**AVAILABLE DATA**
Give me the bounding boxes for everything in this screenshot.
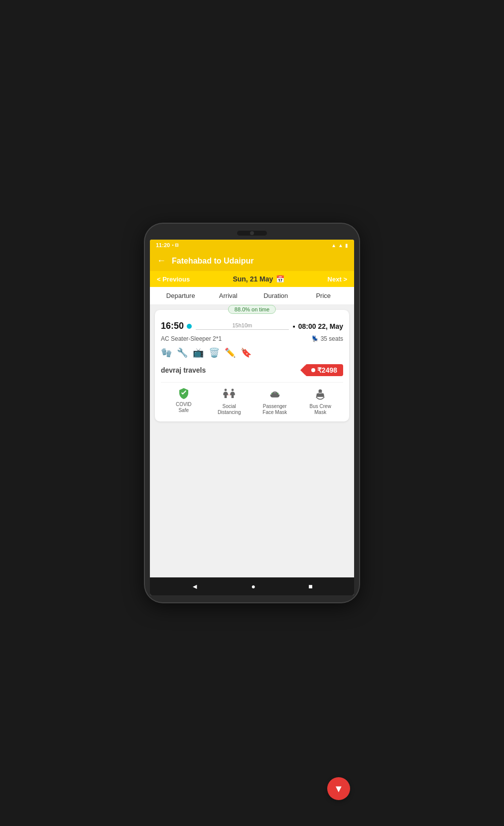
back-nav-button[interactable]: ◄ [191, 582, 198, 590]
amenity-pillow-icon: 🧤 [161, 347, 172, 358]
duration-text: 15h10m [233, 322, 252, 328]
route-line [196, 329, 289, 330]
safety-item-social: SocialDistancing [211, 388, 248, 415]
departure-col-header: Departure [157, 292, 205, 299]
on-time-badge: 88.0% on time [228, 305, 276, 314]
bus-details-row: AC Seater-Sleeper 2*1 💺 35 seats [161, 335, 343, 342]
seat-icon: 💺 [311, 335, 319, 342]
previous-date-button[interactable]: < Previous [157, 275, 190, 283]
svg-point-3 [271, 393, 272, 394]
bus-timing-row: 16:50 15h10m ▪ 08:00 22, May [161, 321, 343, 331]
price-wrapper: ₹2498 [305, 364, 343, 376]
operator-name: devraj travels [161, 366, 206, 374]
price-col-header: Price [300, 292, 348, 299]
wifi-icon: ▲ [331, 243, 336, 248]
covid-safe-label: COVIDSafe [176, 402, 192, 413]
departure-dot-icon [187, 324, 192, 329]
amenity-bookmark-icon: 🔖 [241, 347, 252, 358]
camera-lens [250, 231, 254, 235]
svg-point-1 [232, 389, 234, 391]
back-button[interactable]: ← [157, 256, 166, 266]
status-bar: 11:20 ▪ ⊟ ▲ ▲ ▮ [150, 240, 354, 251]
amenity-trash-icon: 🗑️ [209, 347, 220, 358]
price-dot-icon [311, 368, 315, 372]
amenities-row: 🧤 🔧 📺 🗑️ ✏️ 🔖 [161, 347, 343, 358]
operator-price-row: devraj travels ₹2498 [161, 364, 343, 376]
svg-point-4 [277, 393, 278, 394]
screen: 11:20 ▪ ⊟ ▲ ▲ ▮ ← Fatehabad to Udaipur <… [150, 240, 354, 595]
current-date: Sun, 21 May 📅 [233, 275, 284, 283]
clock: 11:20 [156, 242, 170, 248]
next-date-button[interactable]: Next > [328, 275, 347, 283]
passenger-mask-icon [268, 388, 282, 402]
signal-icon: ▲ [338, 243, 343, 248]
battery-icon: ▮ [345, 243, 348, 248]
device-frame: 11:20 ▪ ⊟ ▲ ▲ ▮ ← Fatehabad to Udaipur <… [145, 224, 359, 602]
passenger-mask-label: PassengerFace Mask [262, 404, 287, 415]
price-text: ₹2498 [317, 366, 337, 374]
duration-col-header: Duration [252, 292, 300, 299]
recents-nav-button[interactable]: ■ [308, 582, 312, 590]
departure-time-text: 16:50 [161, 321, 184, 331]
header-title: Fatehabad to Udaipur [172, 257, 253, 266]
covid-safe-icon [178, 388, 190, 400]
price-badge[interactable]: ₹2498 [305, 364, 343, 376]
arrival-info: ▪ 08:00 22, May [293, 322, 343, 330]
amenity-wrench-icon: 🔧 [177, 347, 188, 358]
social-distancing-icon [222, 388, 236, 402]
app-header: ← Fatehabad to Udaipur [150, 251, 354, 271]
status-time: 11:20 ▪ ⊟ [156, 242, 179, 248]
bottom-nav-bar: ◄ ● ■ [150, 577, 354, 595]
device-camera [237, 231, 267, 236]
column-headers: Departure Arrival Duration Price [150, 287, 354, 305]
safety-item-passenger-mask: PassengerFace Mask [256, 388, 293, 415]
seats-count: 35 seats [321, 335, 343, 342]
safety-features-row: COVIDSafe SocialDistancing [161, 382, 343, 415]
bus-type-text: AC Seater-Sleeper 2*1 [161, 335, 222, 342]
amenity-pencil-icon: ✏️ [225, 347, 236, 358]
crew-mask-label: Bus CrewMask [310, 404, 331, 415]
date-text: Sun, 21 May [233, 275, 273, 283]
status-icons: ▲ ▲ ▮ [331, 243, 348, 248]
home-nav-button[interactable]: ● [251, 582, 255, 590]
arrival-icon: ▪ [293, 322, 295, 330]
bus-card[interactable]: 88.0% on time 16:50 15h10m ▪ 08:00 22, M… [155, 310, 349, 421]
svg-point-0 [225, 389, 227, 391]
calendar-icon[interactable]: 📅 [276, 275, 284, 283]
safety-item-covid: COVIDSafe [165, 388, 202, 415]
amenity-tv-icon: 📺 [193, 347, 204, 358]
arrival-time-text: 08:00 22, May [298, 322, 343, 330]
safety-item-crew-mask: Bus CrewMask [302, 388, 339, 415]
date-navigation: < Previous Sun, 21 May 📅 Next > [150, 271, 354, 287]
duration-section: 15h10m [192, 322, 293, 330]
social-distancing-label: SocialDistancing [218, 404, 241, 415]
main-content: 88.0% on time 16:50 15h10m ▪ 08:00 22, M… [150, 305, 354, 577]
arrival-col-header: Arrival [205, 292, 252, 299]
seats-info: 💺 35 seats [311, 335, 343, 342]
departure-time: 16:50 [161, 321, 192, 331]
crew-mask-icon [313, 388, 327, 402]
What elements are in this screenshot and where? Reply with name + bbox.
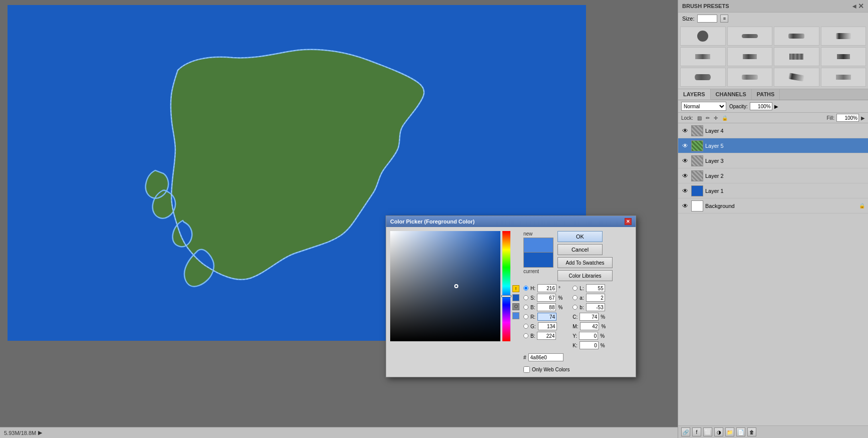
layer-visibility-toggle[interactable]: 👁 [681,202,689,210]
tab-paths[interactable]: PATHS [752,89,780,100]
blend-mode-select[interactable]: Normal [681,102,726,111]
brush-item[interactable] [774,68,819,87]
new-layer-btn[interactable]: 📄 [736,427,745,436]
color-picker-dialog[interactable]: Color Picker (Foreground Color) ✕ ! ⬡ [386,215,636,377]
layer-style-btn[interactable]: f [692,427,701,436]
s-input[interactable]: 67 [537,294,556,302]
add-to-swatches-button[interactable]: Add To Swatches [557,257,613,268]
fill-input[interactable] [836,114,859,122]
m-input[interactable]: 42 [580,322,599,330]
panel-icon-1[interactable]: ◂ [852,2,856,10]
layer-visibility-toggle[interactable]: 👁 [681,157,689,165]
b-input[interactable]: 88 [537,303,556,311]
only-web-colors-checkbox[interactable] [523,366,530,373]
web-safe-swatch[interactable] [512,312,519,319]
brush-item[interactable] [774,27,819,46]
color-spectrum[interactable] [390,231,500,341]
b2-input[interactable]: 224 [537,332,556,340]
brush-size-input[interactable] [697,15,717,23]
a-input[interactable]: 2 [586,294,605,302]
c-input[interactable]: 74 [580,313,599,321]
brush-item[interactable] [821,68,866,87]
h-input[interactable]: 216 [537,284,556,292]
r-input[interactable]: 74 [537,313,556,321]
delete-layer-btn[interactable]: 🗑 [747,427,756,436]
layer-visibility-toggle[interactable]: 👁 [681,127,689,135]
layer-visibility-toggle[interactable]: 👁 [681,187,689,195]
brush-item[interactable] [680,47,726,66]
ok-button[interactable]: OK [557,231,603,242]
right-panel: BRUSH PRESETS ◂ ✕ Size: ≡ [678,0,868,438]
cancel-button[interactable]: Cancel [557,244,603,255]
color-libraries-button[interactable]: Color Libraries [557,270,613,281]
s-radio[interactable] [523,295,528,300]
b-unit: % [558,305,562,310]
brush-item[interactable] [727,27,773,46]
hue-slider[interactable] [502,231,510,341]
s-label: S: [530,295,535,301]
out-of-gamut-swatch[interactable] [512,294,519,301]
hex-input[interactable]: 4a86e0 [528,353,563,361]
brush-options-btn[interactable]: ≡ [720,15,728,23]
r-row: R: 74 [523,313,562,321]
link-layers-btn[interactable]: 🔗 [681,427,690,436]
s-row: S: 67 % [523,294,562,302]
lock-position-icon[interactable]: ✛ [714,115,718,121]
k-input[interactable]: 0 [580,341,599,349]
lock-transparent-icon[interactable]: ▨ [697,115,702,121]
layer-name: Layer 4 [705,128,865,134]
tab-layers[interactable]: LAYERS [678,89,711,100]
layer-item[interactable]: 👁 Layer 4 [678,123,868,138]
layer-name: Layer 2 [705,173,865,179]
r-radio[interactable] [523,314,528,319]
out-of-gamut-icon[interactable]: ! [512,285,519,292]
preview-buttons-row: new current OK Cancel Add To Swatches Co… [523,231,632,281]
a-radio[interactable] [572,295,577,300]
web-safe-icon[interactable]: ⬡ [512,303,519,310]
adjustment-layer-btn[interactable]: ◑ [714,427,723,436]
layers-panel: LAYERS CHANNELS PATHS Normal Opacity: ▶ … [678,89,868,438]
layer-item[interactable]: 👁 Layer 2 [678,168,868,183]
brush-item[interactable] [821,47,866,66]
layer-visibility-toggle[interactable]: 👁 [681,142,689,150]
tab-channels[interactable]: CHANNELS [711,89,752,100]
g-input[interactable]: 134 [538,322,557,330]
l-radio[interactable] [572,286,577,291]
brush-item[interactable] [727,47,773,66]
layer-visibility-toggle[interactable]: 👁 [681,172,689,180]
lock-image-icon[interactable]: ✏ [706,115,710,121]
layer-item[interactable]: 👁 Background 🔒 [678,198,868,213]
y-input[interactable]: 0 [579,332,598,340]
a-row: a: 2 [572,294,606,302]
lab-b-input[interactable]: -53 [586,303,605,311]
l-input[interactable]: 55 [586,284,605,292]
hue-handle [501,295,511,297]
layer-item[interactable]: 👁 Layer 1 [678,183,868,198]
b2-radio[interactable] [523,333,528,338]
status-arrow[interactable]: ▶ [38,429,42,436]
brush-item[interactable] [821,27,866,46]
brush-item[interactable] [680,27,726,46]
layer-item[interactable]: 👁 Layer 3 [678,153,868,168]
fill-arrow[interactable]: ▶ [861,115,865,121]
b-radio[interactable] [523,305,528,310]
brush-size-row: Size: ≡ [678,13,868,25]
dialog-close-button[interactable]: ✕ [625,218,632,225]
current-color-swatch[interactable] [523,253,553,268]
brush-item[interactable] [680,68,726,87]
group-layers-btn[interactable]: 📁 [725,427,734,436]
layer-name: Layer 3 [705,158,865,164]
lock-all-icon[interactable]: 🔒 [722,115,728,121]
g-radio[interactable] [523,324,528,329]
h-radio[interactable] [523,286,528,291]
brush-item[interactable] [774,47,819,66]
dialog-body: ! ⬡ new current [386,227,636,377]
panel-icon-2[interactable]: ✕ [858,2,864,10]
lab-b-radio[interactable] [572,305,577,310]
layer-name: Layer 1 [705,188,865,194]
layer-item[interactable]: 👁 Layer 5 [678,138,868,153]
layer-mask-btn[interactable]: ⬜ [703,427,712,436]
opacity-arrow[interactable]: ▶ [774,104,778,109]
opacity-input[interactable] [750,102,772,110]
brush-item[interactable] [727,68,773,87]
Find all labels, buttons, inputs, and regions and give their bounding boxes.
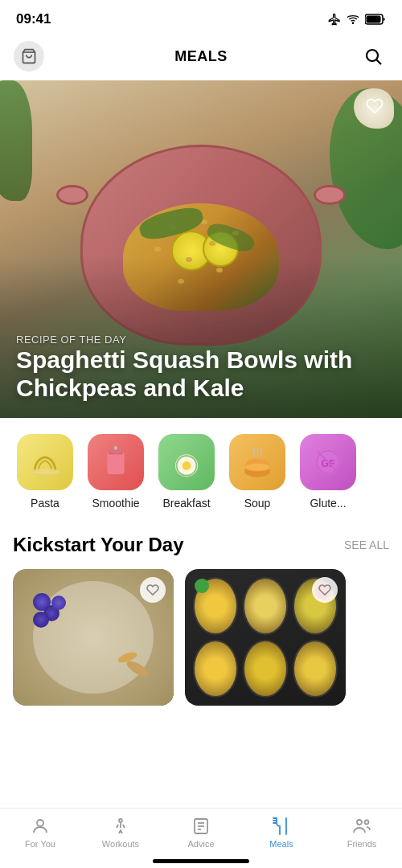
smoothie-svg xyxy=(100,444,132,480)
kickstart-title: Kickstart Your Day xyxy=(13,534,184,556)
smoothie-label: Smoothie xyxy=(92,497,139,510)
page-title: MEALS xyxy=(174,48,228,65)
category-gluten[interactable]: GF Glute... xyxy=(296,434,360,510)
meals-label: Meals xyxy=(269,839,293,849)
soup-icon xyxy=(229,434,285,490)
svg-line-5 xyxy=(377,60,382,65)
meal-cards-container xyxy=(13,569,389,714)
svg-point-11 xyxy=(109,449,123,453)
advice-icon xyxy=(191,817,211,836)
breakfast-svg xyxy=(169,444,204,480)
svg-point-30 xyxy=(357,820,362,825)
wifi-icon xyxy=(346,13,360,26)
card2-favorite-button[interactable] xyxy=(312,577,338,603)
category-breakfast[interactable]: Breakfast xyxy=(154,434,219,510)
workouts-label: Workouts xyxy=(102,839,139,849)
category-pasta[interactable]: Pasta xyxy=(13,434,77,510)
herbs2-decoration xyxy=(0,80,32,201)
card2-heart-icon xyxy=(318,583,331,596)
svg-point-31 xyxy=(365,821,369,825)
status-time: 09:41 xyxy=(16,11,51,27)
svg-rect-2 xyxy=(367,16,381,23)
hero-section: RECIPE OF THE DAY Spaghetti Squash Bowls… xyxy=(0,80,402,418)
svg-point-16 xyxy=(183,461,191,470)
meal-card-1-image xyxy=(13,569,174,706)
svg-point-7 xyxy=(31,469,59,474)
svg-point-0 xyxy=(352,23,353,23)
battery-icon xyxy=(365,14,386,25)
meals-icon xyxy=(272,817,291,836)
for-you-label: For You xyxy=(25,839,55,849)
soup-svg xyxy=(240,444,275,480)
svg-point-4 xyxy=(367,50,378,61)
top-nav: MEALS xyxy=(0,35,402,80)
category-smoothie[interactable]: Smoothie xyxy=(84,434,148,510)
nav-workouts[interactable]: Workouts xyxy=(96,817,145,849)
meal-card-1[interactable] xyxy=(13,569,174,706)
cart-icon-circle xyxy=(14,41,44,72)
gluten-icon: GF xyxy=(300,434,356,490)
gluten-svg: GF xyxy=(310,444,346,480)
pot-handle-right xyxy=(314,185,346,205)
advice-label: Advice xyxy=(187,839,214,849)
breakfast-icon xyxy=(158,434,215,490)
nav-advice[interactable]: Advice xyxy=(177,817,225,849)
smoothie-icon xyxy=(88,434,144,490)
breakfast-label: Breakfast xyxy=(162,497,210,510)
categories-section: Pasta Smoothie xyxy=(0,418,402,518)
svg-rect-8 xyxy=(107,452,124,474)
card1-heart-icon xyxy=(146,583,159,596)
status-bar: 09:41 xyxy=(0,0,402,35)
soup-label: Soup xyxy=(244,497,271,510)
status-icons xyxy=(328,13,386,26)
gluten-label: Glute... xyxy=(310,497,346,510)
herb-green xyxy=(195,579,209,593)
bottom-spacer xyxy=(0,714,402,794)
kickstart-section: Kickstart Your Day SEE ALL xyxy=(0,518,402,714)
svg-point-25 xyxy=(119,819,122,822)
pasta-label: Pasta xyxy=(31,497,59,510)
nav-meals[interactable]: Meals xyxy=(257,817,306,849)
hero-heart-icon xyxy=(366,97,384,115)
nav-for-you[interactable]: For You xyxy=(16,817,64,849)
meal-card-2-image xyxy=(185,569,346,706)
svg-point-24 xyxy=(37,820,43,826)
pasta-icon xyxy=(17,434,73,490)
nav-friends[interactable]: Friends xyxy=(338,817,386,849)
hero-recipe-title: Spaghetti Squash Bowls with Chickpeas an… xyxy=(16,346,386,402)
for-you-icon xyxy=(31,817,50,836)
svg-point-19 xyxy=(245,464,269,471)
friends-label: Friends xyxy=(347,839,377,849)
see-all-button[interactable]: SEE ALL xyxy=(344,538,389,551)
home-indicator xyxy=(153,859,249,863)
airplane-icon xyxy=(328,13,341,26)
card1-favorite-button[interactable] xyxy=(140,577,166,603)
kickstart-header: Kickstart Your Day SEE ALL xyxy=(13,534,389,556)
recipe-of-day-label: RECIPE OF THE DAY xyxy=(16,334,126,346)
workouts-icon xyxy=(111,817,130,836)
category-soup[interactable]: Soup xyxy=(225,434,289,510)
friends-icon xyxy=(352,817,371,836)
meal-card-2[interactable] xyxy=(185,569,346,706)
blueberries xyxy=(29,589,73,633)
pot-handle-left xyxy=(56,185,88,205)
pasta-svg xyxy=(27,444,63,480)
cart-button[interactable] xyxy=(13,40,45,72)
categories-scroll: Pasta Smoothie xyxy=(0,434,402,510)
hero-favorite-button[interactable] xyxy=(360,92,389,121)
search-icon xyxy=(363,47,383,66)
cart-icon xyxy=(21,48,37,64)
search-button[interactable] xyxy=(357,40,389,72)
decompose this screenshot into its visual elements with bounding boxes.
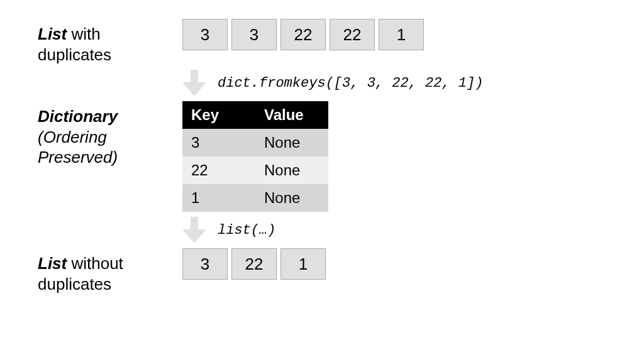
label-text: without (67, 254, 123, 273)
label-text: Preserved) (38, 148, 118, 167)
cell-key: 22 (182, 156, 255, 184)
label-text: duplicates (38, 275, 111, 293)
list-cell: 3 (231, 19, 277, 50)
col-header-key: Key (182, 101, 255, 129)
list-cell: 3 (182, 19, 228, 50)
arrow-step-1: dict.fromkeys([3, 3, 22, 22, 1]) (182, 70, 606, 96)
label-text: List (38, 25, 67, 43)
label-text: Dictionary (38, 107, 118, 126)
label-output-list: List without duplicates (38, 248, 182, 294)
dictionary-table-wrap: Key Value 3 None 22 None 1 None (182, 101, 606, 212)
label-text: List (38, 254, 67, 273)
list-cell: 1 (280, 248, 326, 280)
label-dictionary: Dictionary (Ordering Preserved) (38, 101, 182, 168)
table-row: 1 None (182, 184, 328, 212)
code-listcall: list(…) (218, 222, 275, 238)
list-cell: 22 (231, 248, 277, 280)
table-row: 3 None (182, 129, 328, 156)
dictionary-table: Key Value 3 None 22 None 1 None (182, 101, 328, 212)
arrow-down-icon (182, 217, 206, 243)
cell-value: None (255, 129, 328, 156)
output-list-cells: 3 22 1 (182, 248, 606, 280)
list-cell: 1 (379, 19, 424, 50)
label-text: (Ordering (38, 128, 107, 146)
list-cell: 22 (330, 19, 375, 50)
list-cell: 22 (280, 19, 326, 50)
list-cell: 3 (182, 248, 228, 280)
arrow-step-2: list(…) (182, 217, 606, 243)
label-input-list: List with duplicates (38, 19, 182, 65)
cell-key: 3 (182, 129, 255, 156)
code-fromkeys: dict.fromkeys([3, 3, 22, 22, 1]) (218, 75, 483, 91)
table-header-row: Key Value (182, 101, 328, 129)
label-text: with (67, 25, 100, 43)
row-input-list: List with duplicates 3 3 22 22 1 (38, 19, 606, 65)
cell-value: None (255, 184, 328, 212)
arrow-down-icon (182, 70, 206, 96)
cell-key: 1 (182, 184, 255, 212)
input-list-cells: 3 3 22 22 1 (182, 19, 606, 50)
label-text: duplicates (38, 45, 111, 64)
row-dictionary: Dictionary (Ordering Preserved) Key Valu… (38, 101, 606, 212)
col-header-value: Value (255, 101, 328, 129)
table-row: 22 None (182, 156, 328, 184)
cell-value: None (255, 156, 328, 184)
row-output-list: List without duplicates 3 22 1 (38, 248, 606, 294)
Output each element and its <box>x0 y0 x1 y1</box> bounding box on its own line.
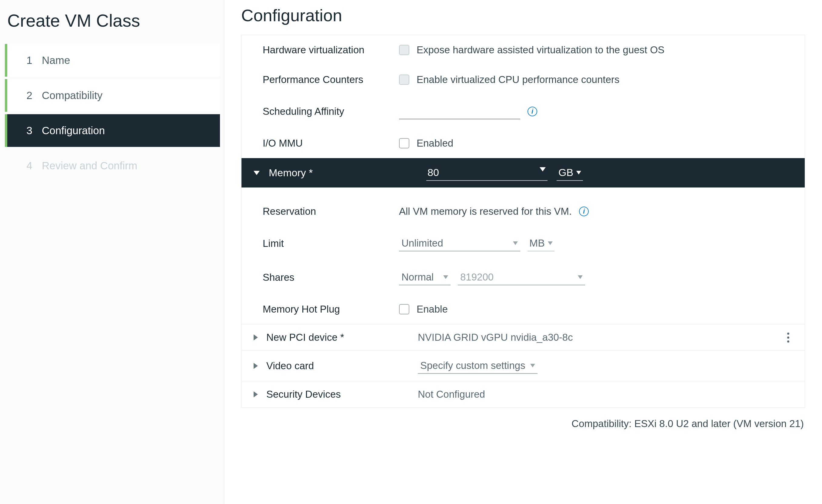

**ACTIVITY**
Each line of the data above that contains "SocialDistancing" counts once; report the total alone.

**OUTPUT BELOW**
3